8 トランスエイジ?
「先生、これはタバコじゃねェよ。MIH学園は校舎内禁煙だろ?」
「君は10歳だから、そもそも喫煙できないね」
「今の時代、トランスエイジだ。10歳児が調合草使って、タバコっぽいもの作ってなにが悪い」
「まぁ、端から君に一般的な考えは期待していないよ。でもせめて、これから同級生になる子には挨拶しても良いんじゃないかな?」
魔草、と呼ばれる不思議な効果をもたらす草をタバコ状にしていた銀髪幼女は、ホワイトボードに意外と丁寧な文字で書き記す。
『RUS REYNOLDS』
彼女は紅茶みたいな匂いのタバコ? を携帯灰皿へ入れ、なぜか中間の位置に座っていたアークを指さす。
「そこの女みてェだけど、実は男な変人野郎。読めるか?」
「ルーシ・レイノルズ?」
「正解だ。さて、自己紹介をしよう。私はクール・レイノルズの娘だ。そりゃつまり、次期首席キャメルお姉ちゃんの姪っ子……だけどまぁ、おばさんなんて言ったらあまりにも可哀想だな。ま、父はクールで姉はキャメルだと覚えておいてくれ。趣味はギャンブルに歴史研究、サッカーもやる。ただ入れる賭場がないので、もしこの姿でも受け入れてくれるバカラを知っているヤツがいるのなら、教えてくれると助かる」
初老の社会学の先生以外、みんな雁首揃えて間抜けに口を開ける。10歳児がギャンブル? 歴史研究? しかも、現プロスペクト第1位のキャメルの妹的存在? トドメに、今や伝説となっているOBクール・レイノルズの娘? 情報過剰で倒れ込みそうになる、というのはこういうことか。
「皆さん、揃ってひな鳥のようにならないでください。

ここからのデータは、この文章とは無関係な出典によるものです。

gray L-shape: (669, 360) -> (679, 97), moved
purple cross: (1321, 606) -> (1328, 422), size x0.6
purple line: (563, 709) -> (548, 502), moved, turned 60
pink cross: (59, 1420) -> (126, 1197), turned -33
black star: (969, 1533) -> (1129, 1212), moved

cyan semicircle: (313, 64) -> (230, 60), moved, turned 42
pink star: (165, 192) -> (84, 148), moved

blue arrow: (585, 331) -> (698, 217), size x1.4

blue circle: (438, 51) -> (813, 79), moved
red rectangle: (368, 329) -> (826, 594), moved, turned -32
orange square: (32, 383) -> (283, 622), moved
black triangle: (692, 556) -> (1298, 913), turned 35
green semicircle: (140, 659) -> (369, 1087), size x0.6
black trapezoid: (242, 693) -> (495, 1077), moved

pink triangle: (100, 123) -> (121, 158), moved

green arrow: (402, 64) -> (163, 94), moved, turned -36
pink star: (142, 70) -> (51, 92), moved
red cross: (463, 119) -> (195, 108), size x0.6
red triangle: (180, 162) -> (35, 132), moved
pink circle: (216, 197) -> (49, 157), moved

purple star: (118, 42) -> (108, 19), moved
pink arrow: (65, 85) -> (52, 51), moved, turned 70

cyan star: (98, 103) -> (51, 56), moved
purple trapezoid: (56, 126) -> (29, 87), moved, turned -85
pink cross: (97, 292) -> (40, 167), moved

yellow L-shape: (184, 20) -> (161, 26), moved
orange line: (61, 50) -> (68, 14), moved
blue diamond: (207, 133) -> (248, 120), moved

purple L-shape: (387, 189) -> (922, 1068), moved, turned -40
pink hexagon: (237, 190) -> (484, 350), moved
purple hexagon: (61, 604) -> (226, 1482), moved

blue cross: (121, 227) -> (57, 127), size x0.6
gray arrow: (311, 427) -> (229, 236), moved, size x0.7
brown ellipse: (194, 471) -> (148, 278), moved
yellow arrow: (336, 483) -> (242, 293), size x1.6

あと、ルーシについては先生のほうから補足します。本来高等部からの編入の予定でしたが、中学からMIHを見ておきたいという希望があったのでこうなりました。仲良くしろ、というほうが難しいですが、それでも一応言っておきます。そこまで悪い子でないと」
社会学の先生は温厚なことで有名だが、その愛ある教師がどこか匙を投げている感は否めない。
「んじゃ、先生。私はあの女みてェな野郎の隣座るから」
「アーク、頼みましたよ」
「頼まれても困りますが」
そんな言葉も予鈴とともに消えていく。ルーシはアークの隣に腰をおろし、退屈げに大あくびする。
「ッたく、MIHって共学じゃねェのかよ。男子と全くすれ違わなかったぞ」
もう他人のふりをしようと、アークは教科書を開くが、
「せっかく見つけた男子が、そんなんじゃ寂しいぞ。先生―、えー、名前知らねェけどこの金髪が頭痛いみてェです。私が責任をもって、しっかりこのオタクっぽいヤツを医務室まで連れていきます」
「え?」当人の意志は関係ないようだ。
「分かりました。あと、その子はアークです。アーク・アンゲル=ロイヤル。アンゲルス史を学ぶ上で、一番欠かせない子ですよ?」
「そうなの? うーん。歴史好きだし、先生の教え方がうまいのはなんとなく分かるし……んー、まぁ良いや。アーク。医務室までの道のりで教えてくれ」
「え?」アークはルーシに手を引っ張られる。結構な腕力、というか怪力レベルだ。「いや、僕頭痛くないから──」ルーシはそんなアークに、上目遣いながら睨みを効かす。「うん、ある意味痛くなってきた。行こうか」
逃げ道はないらしい。アークはうなだれ溜め息まじりで、ルーシとともに医務室へ向かっていく。
「にしても、男子がいねェな。思い当たることある?」
「ないよ。きのうまでは、それなりにいたもん」
「変な噂が広がっているのかもな。たとえば〝パクス・マギア〟で世界が痴女まみれになった、とか」
アークは嫌な汗を漏らす。「……パクス・マギア、君がやったの?」
「なんの話だい。10歳の幼女が痴女まみれの世界へ行きたいと思うか?」
「思わないけど、その口ぶりだと──」
「アーク。言いたいことは分かる。分かるが、犯人は私じゃない。もっとこう、モテない上に短絡的な思考の男がやったと考えるのが自然だ。そうだろ?」
ルーシの10歳幼女とは思えない腕力に引っ張られながら、アークもその言葉に納得セざるを得ない。